1) The translation level: in a translation, we study the changes which convey the meaning of the source text to the target text. At the end of a translation process, the analysis seeks to redraw the various stages, logically related to one another, which mark the transformation of a sentence into its equivalent. In each stage, we specify the links between the functions of some of the phrasal elements which determine the meaning and produce the transformations.

2) The discursive level: the analysis involves three operations: (a) identifying and classifying sequences i.e. significant elements in a text; (b) establishing equivalents to each element in the text in order to determine how this element was translated in the text; (c) finding why elements, in a given text, are translated in such and such a way.

3) The logic-semantic level: it is the most abstract level of analysis. It works on the postulate that logic and meaningful forms underlie translations of any speech. At this level, analysis means specifying the logic which manages fundamental articulations of translation units. To do so, we must have recourse to formalization and representation of relations within and between sentences.
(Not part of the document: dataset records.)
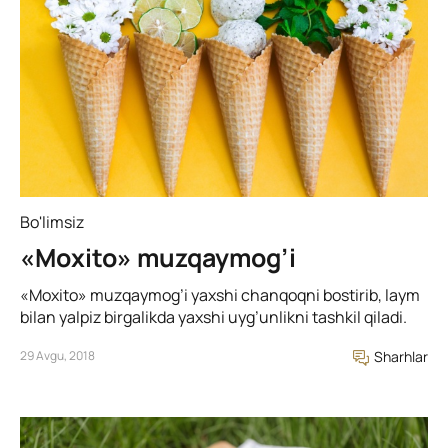
Bo'limsiz
«Moxito» muzqaymog’i
«Moxito» muzqaymog’i yaxshi chanqoqni bostirib, laym
bilan yalpiz birgalikda yaxshi uyg’unlikni tashkil qiladi.
29 Avgu, 2018
Sharhlar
The thinking in translation studies currently seems limited to two correlative paradoxes. On the one hand, the pragmatism of the “interpretive model” which obviously tends to over-reduce the method and sacrifice precision for the sake of communication, and accuracy for the sake of rapidity. On the other, the opposition between the logic paradigm and the hermeneutic paradigm reduces translation pedagogy to a kind of sophisticated mnemonics without any real applicable or metalinguistic dimension.

In this tense field, our translation theory evolves between the two paradigms (the requirement for interpretation and the necessity for formalization). It questions interpretive practices in the process of translation. In fact, the interpretation issue seems today to be the linking point between text theories and translation theories. In our discipline, this issue is nowadays the main controversial element for establishing a new applicable translation methodology.

We suggest below a preliminary draft of the translation work which could be requested from novice translators.

1) Alignment and Criticism of translated corpora

Aligning corpora means matching every “translation unit” of the source corpus to an equivalent unit of the target corpus. In this case, the term “translation unit” covers long sequences like chapters or paragraphs as well as shorter sequences such as sentences, phrases or simply words.

The translation unit selected depends on the point of view chosen for the linguistic analysis and on the type of corpus used as a database. If the translated corpus is very faithful to the original, we will proceed with a close alignment of the two corpora with the sentence or even the word, as the basic unit, whereas if the corpus used is an adaptation rather than a literal translation, we will align larger units such as paragraphs or even chapters.

It is obvious that the initial postulate, which allows an educational use of such corpora, is to establish correspondence between the content of examined units and their interconnections. So-called “free” translations must lead to well-sustained thinking on missing sequences, changes in the text order, content modification, meaning adaptation, etc. All these operations are common in everyday translation practice but their frequency varies according to the fields of study.

Furthermore, there are important structural differences between English and Arabic which prevent rigorous sequential processing. Due to the huge linguistic difference between the two systems, we often notice that the sentence order has been modified and sometimes omissions or additions occur between two texts which are nonetheless a translation of each other. These aspects must be examined from a stylistic point of view and, if possible, systematized.

All these observations lead us to consider parallel corpora not so much as a set of equivalent sequences but rather as corresponding text databases. At any level (text, paragraph, sentence, phrase or word), the examined corpus should be regarded as a lexical and translation database. In other words, we suggest submitting it to a search technique similar to the one used in information searching systems.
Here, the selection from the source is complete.